### What to produce
The line holding "Aansluitsnoer 150 cm" and all lines that follow it to the end of the data: return these exactly, and nothing more.

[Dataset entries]
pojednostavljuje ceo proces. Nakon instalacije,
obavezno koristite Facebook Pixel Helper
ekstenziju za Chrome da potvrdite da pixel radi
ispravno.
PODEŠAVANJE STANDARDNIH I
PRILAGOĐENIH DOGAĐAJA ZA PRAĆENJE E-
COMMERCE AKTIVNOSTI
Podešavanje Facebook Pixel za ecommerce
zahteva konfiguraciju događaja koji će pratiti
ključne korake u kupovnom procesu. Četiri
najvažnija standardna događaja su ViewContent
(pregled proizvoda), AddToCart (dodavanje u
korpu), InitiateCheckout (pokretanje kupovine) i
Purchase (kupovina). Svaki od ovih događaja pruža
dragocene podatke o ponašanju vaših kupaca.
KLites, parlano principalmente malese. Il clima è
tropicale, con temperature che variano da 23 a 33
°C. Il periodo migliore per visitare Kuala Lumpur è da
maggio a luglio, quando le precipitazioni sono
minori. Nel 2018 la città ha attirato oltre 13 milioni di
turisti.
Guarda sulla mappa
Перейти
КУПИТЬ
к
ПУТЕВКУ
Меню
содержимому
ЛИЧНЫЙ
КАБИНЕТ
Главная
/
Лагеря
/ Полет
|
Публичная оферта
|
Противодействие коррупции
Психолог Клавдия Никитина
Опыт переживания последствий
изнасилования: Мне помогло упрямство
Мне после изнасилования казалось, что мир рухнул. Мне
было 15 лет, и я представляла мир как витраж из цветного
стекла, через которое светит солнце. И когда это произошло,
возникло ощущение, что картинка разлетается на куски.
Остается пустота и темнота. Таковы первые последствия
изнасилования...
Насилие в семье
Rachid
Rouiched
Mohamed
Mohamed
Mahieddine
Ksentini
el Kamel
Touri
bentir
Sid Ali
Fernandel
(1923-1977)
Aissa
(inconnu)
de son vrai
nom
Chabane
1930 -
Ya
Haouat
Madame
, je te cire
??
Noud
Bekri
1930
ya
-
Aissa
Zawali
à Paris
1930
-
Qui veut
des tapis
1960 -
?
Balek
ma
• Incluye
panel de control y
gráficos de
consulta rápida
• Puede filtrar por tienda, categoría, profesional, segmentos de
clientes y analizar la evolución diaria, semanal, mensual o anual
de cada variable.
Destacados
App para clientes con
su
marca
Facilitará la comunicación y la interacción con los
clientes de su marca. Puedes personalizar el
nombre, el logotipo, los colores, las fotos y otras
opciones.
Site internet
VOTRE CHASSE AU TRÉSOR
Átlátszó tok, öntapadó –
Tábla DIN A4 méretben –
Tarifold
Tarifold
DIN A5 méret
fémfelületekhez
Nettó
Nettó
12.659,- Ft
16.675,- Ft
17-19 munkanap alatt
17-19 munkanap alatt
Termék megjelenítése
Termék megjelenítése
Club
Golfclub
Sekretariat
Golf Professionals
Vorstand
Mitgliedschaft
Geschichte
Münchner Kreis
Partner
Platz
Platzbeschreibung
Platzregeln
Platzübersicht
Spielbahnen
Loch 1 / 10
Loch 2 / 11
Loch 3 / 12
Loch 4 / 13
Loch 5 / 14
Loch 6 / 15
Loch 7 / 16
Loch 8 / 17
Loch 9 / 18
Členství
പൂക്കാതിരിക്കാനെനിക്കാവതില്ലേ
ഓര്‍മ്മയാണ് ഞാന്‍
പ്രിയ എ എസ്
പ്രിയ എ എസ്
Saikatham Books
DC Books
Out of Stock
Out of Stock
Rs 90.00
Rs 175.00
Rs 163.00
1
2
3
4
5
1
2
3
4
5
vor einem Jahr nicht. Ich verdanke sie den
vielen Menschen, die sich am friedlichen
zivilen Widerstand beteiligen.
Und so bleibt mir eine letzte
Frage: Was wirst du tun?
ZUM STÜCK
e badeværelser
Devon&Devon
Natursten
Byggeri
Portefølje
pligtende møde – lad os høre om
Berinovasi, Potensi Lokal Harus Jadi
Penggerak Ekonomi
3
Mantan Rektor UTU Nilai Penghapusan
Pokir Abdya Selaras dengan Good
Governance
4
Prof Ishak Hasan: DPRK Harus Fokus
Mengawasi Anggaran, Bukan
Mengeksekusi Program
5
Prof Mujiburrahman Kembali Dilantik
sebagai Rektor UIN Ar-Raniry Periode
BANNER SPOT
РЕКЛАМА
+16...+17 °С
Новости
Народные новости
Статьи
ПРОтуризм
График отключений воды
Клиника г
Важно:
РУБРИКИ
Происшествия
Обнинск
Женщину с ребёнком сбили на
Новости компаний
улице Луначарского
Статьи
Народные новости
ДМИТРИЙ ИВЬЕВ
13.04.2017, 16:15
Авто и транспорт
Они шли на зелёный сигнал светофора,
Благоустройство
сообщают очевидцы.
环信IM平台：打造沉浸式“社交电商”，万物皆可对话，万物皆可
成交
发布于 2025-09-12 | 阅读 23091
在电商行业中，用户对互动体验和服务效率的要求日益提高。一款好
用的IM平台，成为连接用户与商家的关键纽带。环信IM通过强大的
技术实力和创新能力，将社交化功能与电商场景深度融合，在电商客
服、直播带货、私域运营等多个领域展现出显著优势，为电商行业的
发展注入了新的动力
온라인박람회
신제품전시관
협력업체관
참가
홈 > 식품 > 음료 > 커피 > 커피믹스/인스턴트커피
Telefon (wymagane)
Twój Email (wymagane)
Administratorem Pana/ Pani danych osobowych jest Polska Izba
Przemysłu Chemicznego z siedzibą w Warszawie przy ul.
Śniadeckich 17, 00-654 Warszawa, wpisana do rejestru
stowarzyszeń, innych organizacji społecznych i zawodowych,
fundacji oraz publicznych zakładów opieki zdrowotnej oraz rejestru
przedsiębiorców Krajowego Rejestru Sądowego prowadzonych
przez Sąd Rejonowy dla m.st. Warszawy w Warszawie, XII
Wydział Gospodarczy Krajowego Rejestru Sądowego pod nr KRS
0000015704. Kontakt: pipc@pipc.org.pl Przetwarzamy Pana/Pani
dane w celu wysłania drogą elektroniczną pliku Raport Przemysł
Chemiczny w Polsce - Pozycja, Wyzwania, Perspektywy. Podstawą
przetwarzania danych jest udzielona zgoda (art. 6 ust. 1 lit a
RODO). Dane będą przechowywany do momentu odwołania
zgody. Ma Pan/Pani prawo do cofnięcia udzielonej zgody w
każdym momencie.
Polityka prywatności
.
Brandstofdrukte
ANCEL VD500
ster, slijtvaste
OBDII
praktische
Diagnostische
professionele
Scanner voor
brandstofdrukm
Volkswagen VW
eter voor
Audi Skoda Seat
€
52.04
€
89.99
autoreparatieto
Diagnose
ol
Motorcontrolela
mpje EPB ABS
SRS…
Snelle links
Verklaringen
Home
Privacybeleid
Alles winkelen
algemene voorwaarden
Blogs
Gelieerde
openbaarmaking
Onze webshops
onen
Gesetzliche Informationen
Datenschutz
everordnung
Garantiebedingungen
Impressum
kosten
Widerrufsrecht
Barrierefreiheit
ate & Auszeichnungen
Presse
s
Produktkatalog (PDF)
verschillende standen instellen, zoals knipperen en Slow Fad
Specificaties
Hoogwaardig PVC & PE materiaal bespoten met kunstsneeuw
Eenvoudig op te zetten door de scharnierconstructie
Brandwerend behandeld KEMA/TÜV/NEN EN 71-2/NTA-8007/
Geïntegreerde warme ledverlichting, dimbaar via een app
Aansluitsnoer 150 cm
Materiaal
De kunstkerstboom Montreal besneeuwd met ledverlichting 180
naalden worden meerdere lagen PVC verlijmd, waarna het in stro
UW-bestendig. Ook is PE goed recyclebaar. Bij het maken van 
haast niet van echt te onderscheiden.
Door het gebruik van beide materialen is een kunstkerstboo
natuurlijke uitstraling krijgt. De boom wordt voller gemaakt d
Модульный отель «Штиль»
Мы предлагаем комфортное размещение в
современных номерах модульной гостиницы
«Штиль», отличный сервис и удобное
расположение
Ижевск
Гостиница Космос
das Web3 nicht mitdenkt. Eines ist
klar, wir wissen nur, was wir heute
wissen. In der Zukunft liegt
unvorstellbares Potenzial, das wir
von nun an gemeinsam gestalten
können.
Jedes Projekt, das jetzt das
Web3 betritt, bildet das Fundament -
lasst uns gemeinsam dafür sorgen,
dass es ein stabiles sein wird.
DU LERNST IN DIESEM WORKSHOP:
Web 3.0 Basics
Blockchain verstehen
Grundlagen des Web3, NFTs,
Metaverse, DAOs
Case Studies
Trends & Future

### Solution to this problem
Aansluitsnoer 150 cm
Materiaal
De kunstkerstboom Montreal besneeuwd met ledverlichting 180
naalden worden meerdere lagen PVC verlijmd, waarna het in stro
UW-bestendig. Ook is PE goed recyclebaar. Bij het maken van 
haast niet van echt te onderscheiden.
Door het gebruik van beide materialen is een kunstkerstboo
natuurlijke uitstraling krijgt. De boom wordt voller gemaakt d
Модульный отель «Штиль»
Мы предлагаем комфортное размещение в
современных номерах модульной гостиницы
«Штиль», отличный сервис и удобное
расположение
Ижевск
Гостиница Космос
das Web3 nicht mitdenkt. Eines ist
klar, wir wissen nur, was wir heute
wissen. In der Zukunft liegt
unvorstellbares Potenzial, das wir
von nun an gemeinsam gestalten
können.
Jedes Projekt, das jetzt das
Web3 betritt, bildet das Fundament -
lasst uns gemeinsam dafür sorgen,
dass es ein stabiles sein wird.
DU LERNST IN DIESEM WORKSHOP:
Web 3.0 Basics
Blockchain verstehen
Grundlagen des Web3, NFTs,
Metaverse, DAOs
Case Studies
Trends & Future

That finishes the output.